🤖 AI Summary
This work addresses the limitations of traditional web data filtering, which relies on a single quality score and often overlooks semantically valuable content. The authors propose a multidimensional filtering framework grounded in an extended ESSENTIAL-WEB taxonomy, incorporating novel dimensions such as timeliness and cultural specificity.
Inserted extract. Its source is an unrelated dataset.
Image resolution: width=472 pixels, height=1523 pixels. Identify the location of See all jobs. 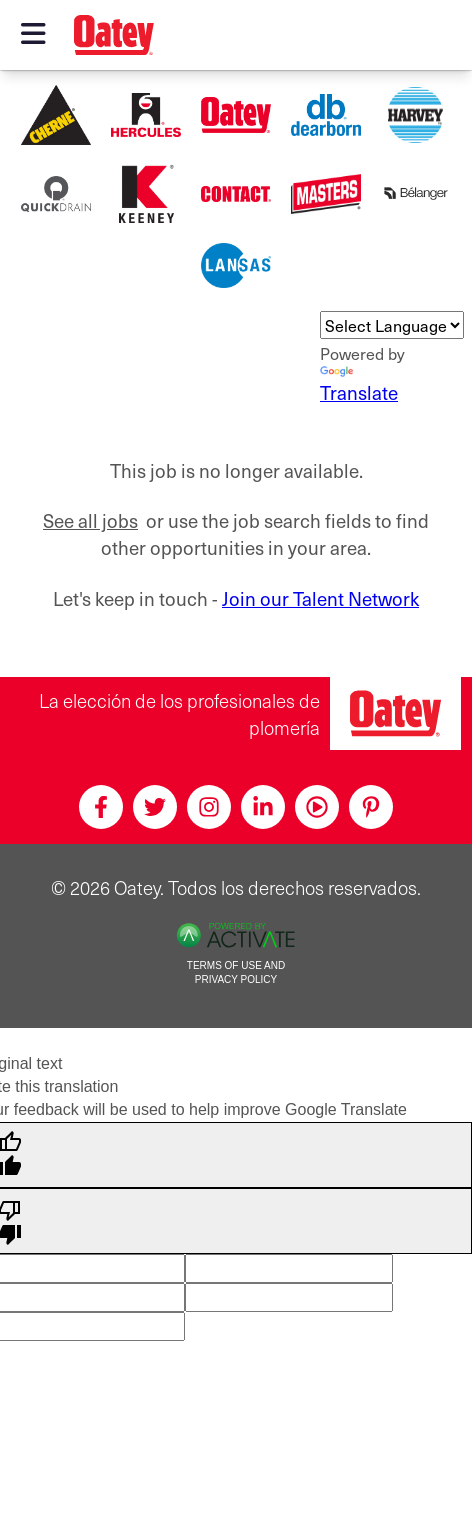 (90, 520).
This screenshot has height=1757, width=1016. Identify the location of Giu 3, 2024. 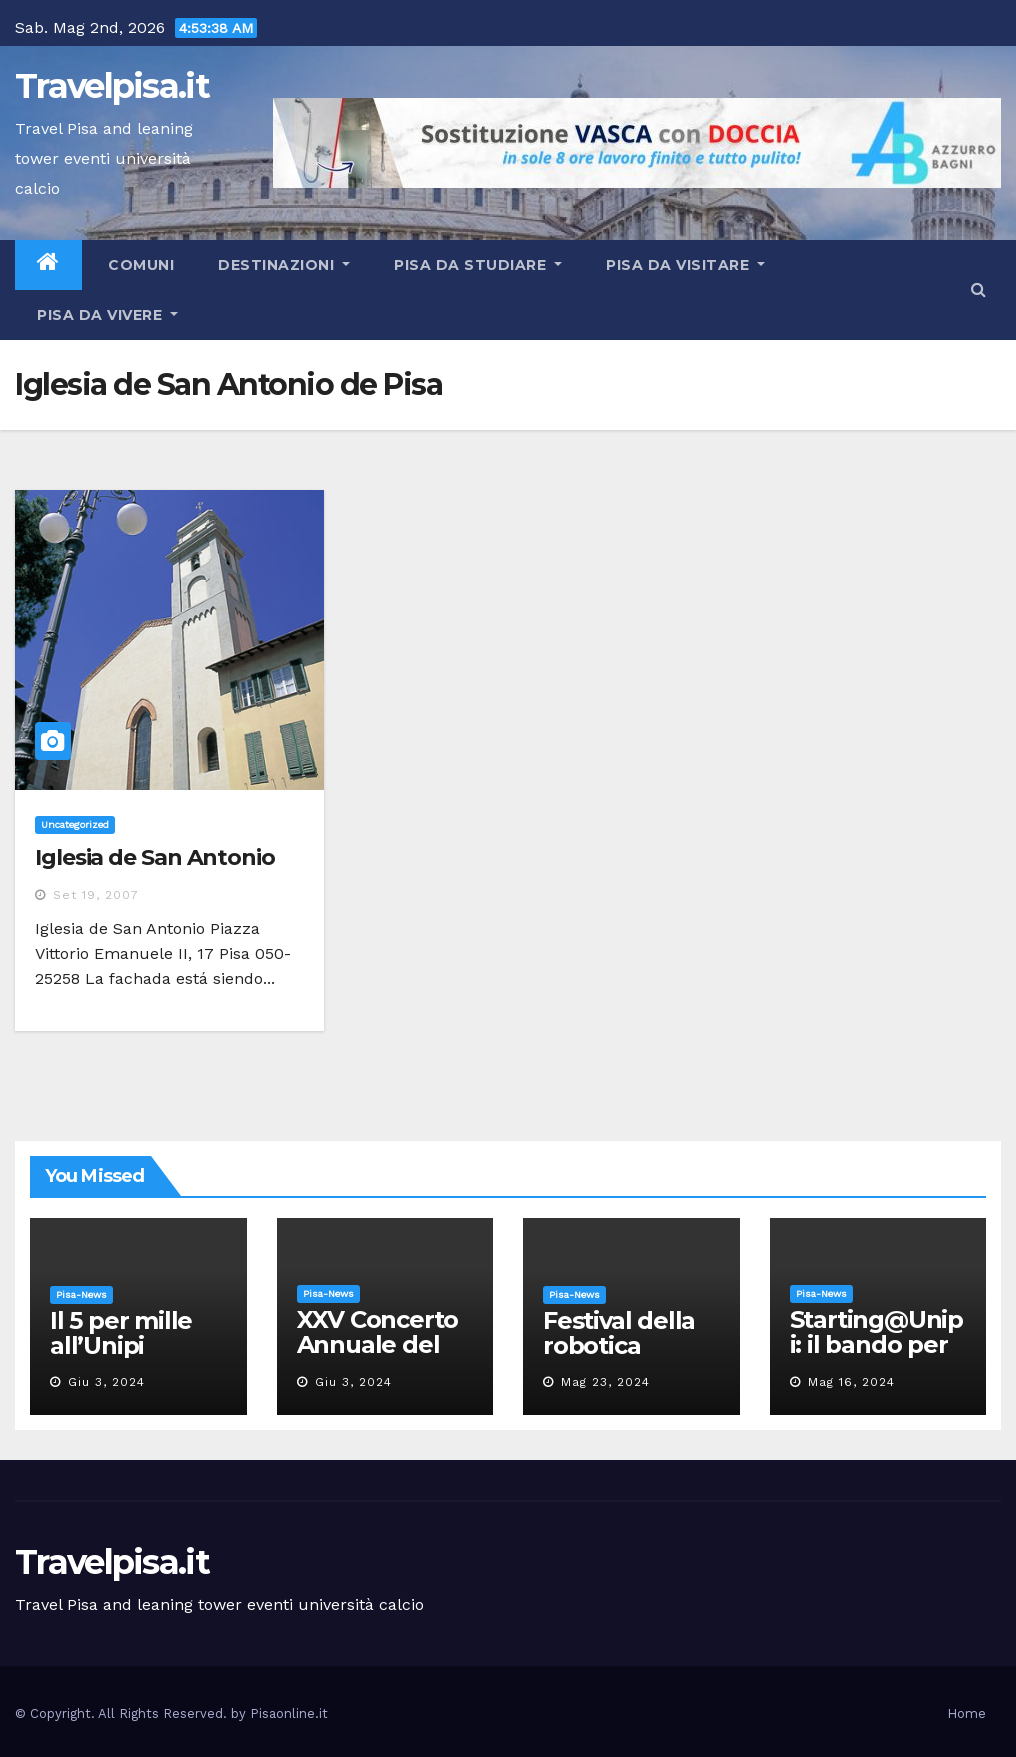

Their two-stage efficient selection strategy accurately recovers high-quality data that would otherwise be undervalued, while substantially reducing computational overhead. Leveraging large-scale annotations from Qwen2.5-32B, they distill a lightweight 0.5B model and combine it with E5 embeddings in a 73M-parameter multitask MLP for rapid inference. Experiments demonstrate that filtered mid-to-low-tier data improves performance by 12.1% on reasoning tasks and 9.5% on programming tasks, with the lowest two tiers achieving a remarkable 19.5% gain in programming—surpassing even the original highest-quality tier.
📝 Abstract
Dominant web data curation pipelines for pretraining collapse document quality into a single composite score, systematically missing high-value content along dimensions the scorer underweights. We present a taxonomy-driven framework that recovers this value by filtering along semantically meaningful dimensions that composite scores fail to capture. First, building on the ESSENTIAL-WEB taxonomy, we introduce two novel dimensions: timeliness and cultural specificity, both of which show low pairwise NMI with existing ones. We annotate 14M documents using Qwen2.5 32B and distill into a lightweight 0.5B model. To enable rapid corpus-wide annotation, we additionally train a 73M multi-task MLP on E5 embeddings, achieving 50x inference throughput. Second, to navigate the combinatorial explosion of filter configurations, we introduce a compute-efficient two-pass framework: Pass 1 identifies the strongest dimension signals at small scale; Pass 2 constructs and evaluates conjunctive and disjunctive compound filters from the top performers - identifying high-performing configurations at a fraction of full scaling-law cost. Applying the selected filters to deprioritized web data, taxonomy-filtered subsets outperform their unfiltered baselines and even surpass the highest-quality tier. On mid-tier data, our best filter improves over its unfiltered baseline by 12.1% on reasoning, 9.5% on coding, and 2.0% on knowledge benchmarks, exceeding unfiltered top-tier data by 6.7% on reasoning and 13.7% on coding. Furthermore, filtered data from two tiers below the typical production threshold improves by 22.3% on reasoning and 19.5% on coding over its unfiltered baseline, surpassing top-tier data on coding benchmarks. These results establish that vast latent value remains locked in deprioritized web data, and that multi-dimensional taxonomy filtering is a principled, compute-efficient key to unlocking it.